Joe shrugged. “We heard about it at school and decided to give it a try. But if people think I’m goofing off when I’m really playing my best, then I’ll quit this team too.”

Bono sat there thinking, I never realized it before. What this team needs more than anything else is self-confidence. I’m worried because I’m too short. And Joe’s worried that he won’t be high scorer or snag all the rebounds. Everybody thinks he has to score double numbers to be valuable to the team.

For the first time Bono saw that the team needed someone to give the players confidence and the feeling of playing as a team. Maybe it needed him after all. “Help me to know what to do and to be fair always,” he silently prayed.

During the remainder of the tryout session, Bono played better than he had ever played before. Afterward, the coach announced the names of those who had made the team. Then he said, “Even though Bonifacio Diaz is shorter than anyone else, we need him. He’s a team player and a playmaker.”
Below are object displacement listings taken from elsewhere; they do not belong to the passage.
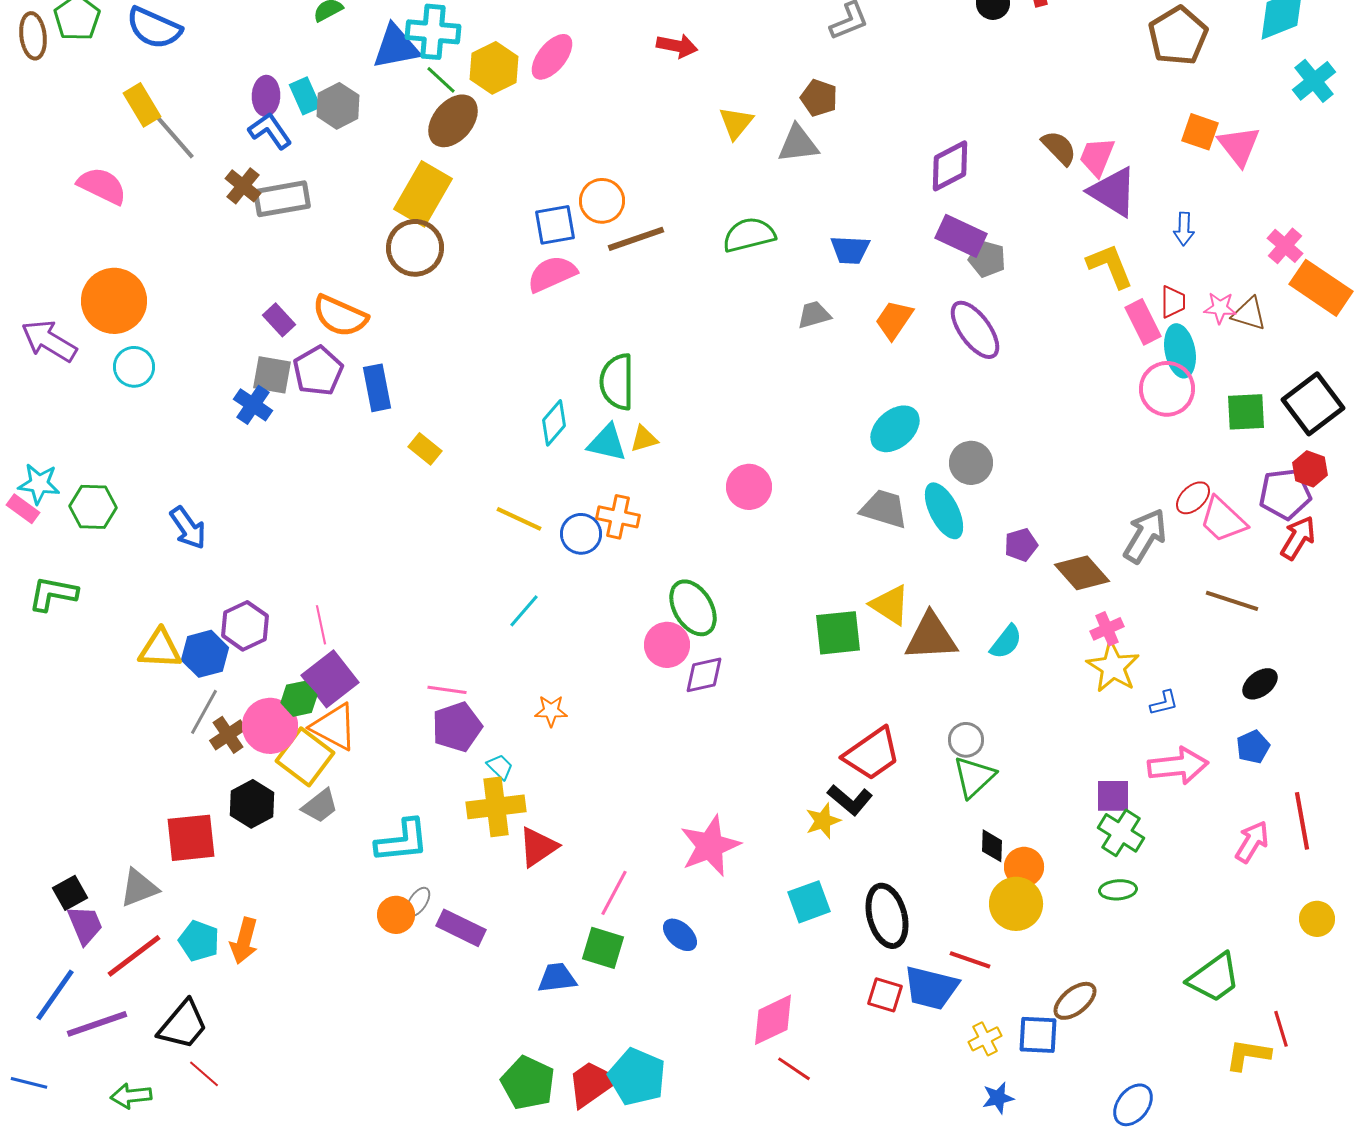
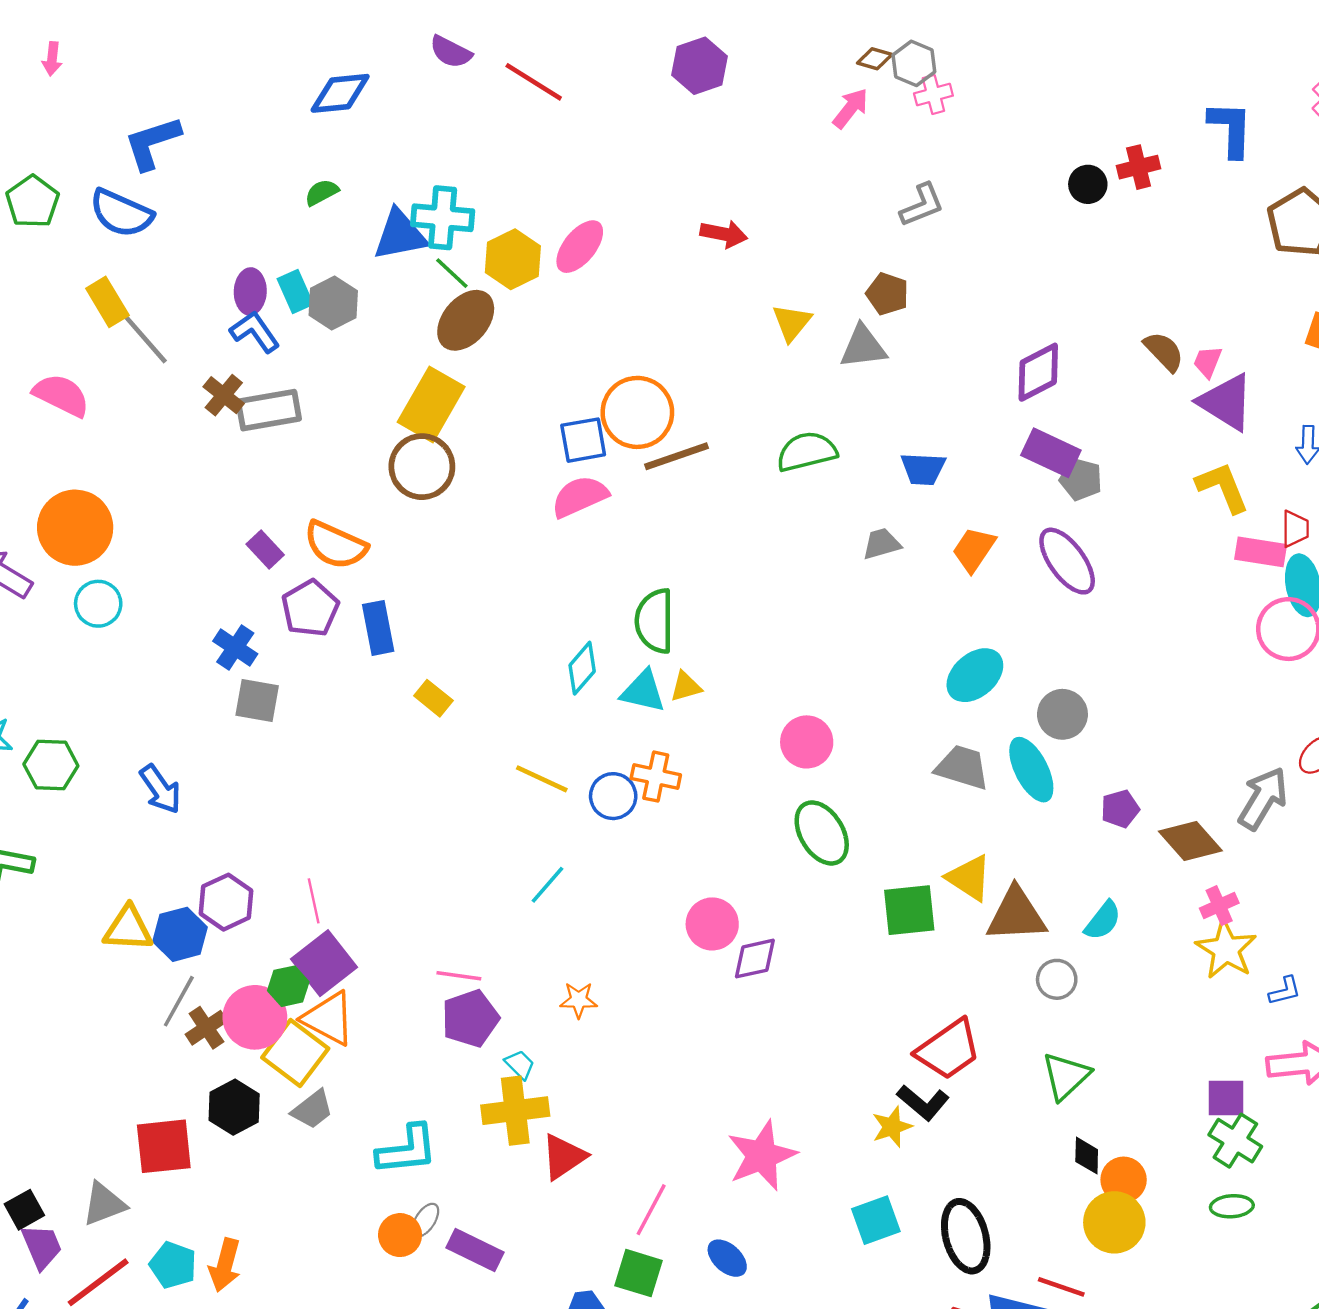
pink trapezoid: (1097, 157) -> (1208, 362), size x0.7
orange circle: (602, 201) -> (637, 412), size x1.4
pink rectangle: (1143, 322) -> (1261, 552), turned -54
gray square: (272, 375) -> (257, 700), moved
green ellipse: (693, 608) -> (822, 833), moved
gray circle: (966, 740) -> (1057, 979), moved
Bono couldn’t stop smiling as he made the rounds congratulating the players and telling them he was glad they’d be playing together. When he reached home, he told his family the good news.

“That’s great, Bono,” Maria said, adding, “Mrs. Alvarez wants to see you tomorrow after school.”

“Okay but remind me in case I forget,” Bono said. Then he thought to himself, Everybody has problems … Mrs. Alvarez, Joe, and me. We all need help sometimes. I thought being short was the worst thing in the world. I always wanted to be over six feet tall. But now I’m just going to try to be the best playmaker I can.